Home » Perspectives » Europe » Europe du Nord » Grande-Bretagne

Les Jeux olympiques et la crise sociale

Par Chris Marsden
7 août 2012

Les Jeux olympiques rassemblent les meilleurs jeunes sportifs, filles et garçons, du monde. Tous ceux qui suivent les différents événements ne peuvent être que touchés par le spectacle impressionnant offert par les athlètes et leurs prouesses physiques. Le caractère apparemment inhumain de leurs performances est en réalité la preuve du contraire – le potentiel immense du genre humain.

Les grandes manifestations sportives sont inévitablement influencées par facteurs économiques, sociaux et politiques plus généraux, mais l’actuel événement mondial les surpasse toutes. Il n’y a jamais eu d’« âge d’or » des Jeux olympiques et rien ne peut donner raison aux affirmations motivées par l’angélisme que les « idéaux » et « l’esprit » des Jeux ont été trahis.
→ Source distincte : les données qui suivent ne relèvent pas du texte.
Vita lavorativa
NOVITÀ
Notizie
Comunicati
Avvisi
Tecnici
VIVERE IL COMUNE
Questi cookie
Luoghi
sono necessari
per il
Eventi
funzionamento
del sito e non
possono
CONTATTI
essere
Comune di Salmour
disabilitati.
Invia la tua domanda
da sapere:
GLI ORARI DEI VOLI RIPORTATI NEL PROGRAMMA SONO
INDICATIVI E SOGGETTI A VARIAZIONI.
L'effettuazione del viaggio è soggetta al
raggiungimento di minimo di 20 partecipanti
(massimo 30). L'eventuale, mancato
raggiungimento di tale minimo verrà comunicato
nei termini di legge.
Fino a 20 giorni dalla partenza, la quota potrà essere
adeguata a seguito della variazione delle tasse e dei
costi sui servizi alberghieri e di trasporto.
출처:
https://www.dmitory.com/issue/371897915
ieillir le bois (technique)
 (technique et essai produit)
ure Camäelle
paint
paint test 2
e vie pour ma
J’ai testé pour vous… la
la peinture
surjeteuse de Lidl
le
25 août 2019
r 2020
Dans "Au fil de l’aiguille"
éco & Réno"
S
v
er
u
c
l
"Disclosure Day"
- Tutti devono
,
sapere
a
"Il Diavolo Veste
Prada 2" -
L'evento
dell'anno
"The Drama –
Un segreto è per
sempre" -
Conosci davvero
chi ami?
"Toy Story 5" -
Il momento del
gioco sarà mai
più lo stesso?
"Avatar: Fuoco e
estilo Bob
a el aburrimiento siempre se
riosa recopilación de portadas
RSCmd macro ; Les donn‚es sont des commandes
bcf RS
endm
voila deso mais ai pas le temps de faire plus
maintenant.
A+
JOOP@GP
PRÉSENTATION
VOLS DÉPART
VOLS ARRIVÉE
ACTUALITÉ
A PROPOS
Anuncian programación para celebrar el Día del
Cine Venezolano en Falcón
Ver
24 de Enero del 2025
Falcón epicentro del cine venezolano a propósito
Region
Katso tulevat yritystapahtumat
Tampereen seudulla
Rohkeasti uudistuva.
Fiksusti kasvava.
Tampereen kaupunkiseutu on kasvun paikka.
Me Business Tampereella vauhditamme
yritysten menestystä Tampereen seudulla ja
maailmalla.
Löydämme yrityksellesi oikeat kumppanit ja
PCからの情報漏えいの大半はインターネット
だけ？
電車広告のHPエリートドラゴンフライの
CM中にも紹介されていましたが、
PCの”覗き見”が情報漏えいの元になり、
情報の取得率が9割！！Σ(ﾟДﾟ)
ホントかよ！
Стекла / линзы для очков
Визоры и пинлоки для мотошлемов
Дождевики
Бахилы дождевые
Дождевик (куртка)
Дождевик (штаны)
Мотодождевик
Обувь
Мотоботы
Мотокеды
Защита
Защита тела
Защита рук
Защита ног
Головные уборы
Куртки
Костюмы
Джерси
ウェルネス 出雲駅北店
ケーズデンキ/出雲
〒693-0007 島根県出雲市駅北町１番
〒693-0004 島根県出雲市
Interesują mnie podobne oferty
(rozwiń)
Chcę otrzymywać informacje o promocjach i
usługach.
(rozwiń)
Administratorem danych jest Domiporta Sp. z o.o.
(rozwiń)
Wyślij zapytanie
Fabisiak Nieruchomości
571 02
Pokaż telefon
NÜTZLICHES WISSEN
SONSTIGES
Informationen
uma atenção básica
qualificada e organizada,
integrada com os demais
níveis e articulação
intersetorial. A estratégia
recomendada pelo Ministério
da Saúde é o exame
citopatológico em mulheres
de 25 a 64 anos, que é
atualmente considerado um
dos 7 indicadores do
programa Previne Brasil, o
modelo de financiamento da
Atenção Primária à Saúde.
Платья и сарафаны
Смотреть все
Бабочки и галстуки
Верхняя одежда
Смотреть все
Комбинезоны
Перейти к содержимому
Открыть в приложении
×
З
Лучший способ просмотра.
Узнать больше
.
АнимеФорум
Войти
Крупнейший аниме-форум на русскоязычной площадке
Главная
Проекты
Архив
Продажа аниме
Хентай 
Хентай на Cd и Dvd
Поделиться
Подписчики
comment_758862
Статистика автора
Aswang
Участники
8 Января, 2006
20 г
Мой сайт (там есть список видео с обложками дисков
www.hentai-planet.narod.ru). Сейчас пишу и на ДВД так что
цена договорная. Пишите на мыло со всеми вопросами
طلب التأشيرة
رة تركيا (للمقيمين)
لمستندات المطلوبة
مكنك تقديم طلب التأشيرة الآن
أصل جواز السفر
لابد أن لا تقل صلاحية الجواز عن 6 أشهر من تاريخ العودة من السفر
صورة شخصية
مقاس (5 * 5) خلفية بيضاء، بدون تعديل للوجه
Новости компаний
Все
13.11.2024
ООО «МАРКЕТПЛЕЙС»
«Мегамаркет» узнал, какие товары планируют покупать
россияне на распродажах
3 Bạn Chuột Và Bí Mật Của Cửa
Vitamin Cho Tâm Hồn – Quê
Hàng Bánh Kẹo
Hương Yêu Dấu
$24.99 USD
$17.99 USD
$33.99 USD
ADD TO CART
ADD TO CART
Il y a plus de cent ans que le baron Pierre de Coubertin a recréé les Jeux. Il ne l’a pas fait par pure conviction que le sport organisé était une source de « force physique et de force morale » individuelle, mais que l’éducation physique préparerait mieux les hommes [français] à combattre et à gagner des guerres.

Depuis lors, les Jeux ont toujours été perçus à travers le prisme du nationalisme et des antagonismes nationaux, l’exemple le plus connu étant la tentative manquée de Hitler d’utiliser les Jeux olympiques de 1936 pour faire la démonstration de la supériorité aryenne. Durant la plus grande partie de la période qui a suivi la Seconde Guerre mondiale, les Jeux ont été le théâtre dans lequel la Guerre froide entre l’impérialisme américain et l’Union soviétique s’était livrée par mandataires interposés – y compris les boycotts de 1980 et de 1984 pour le motif oeil pour oeil, dent pour dent.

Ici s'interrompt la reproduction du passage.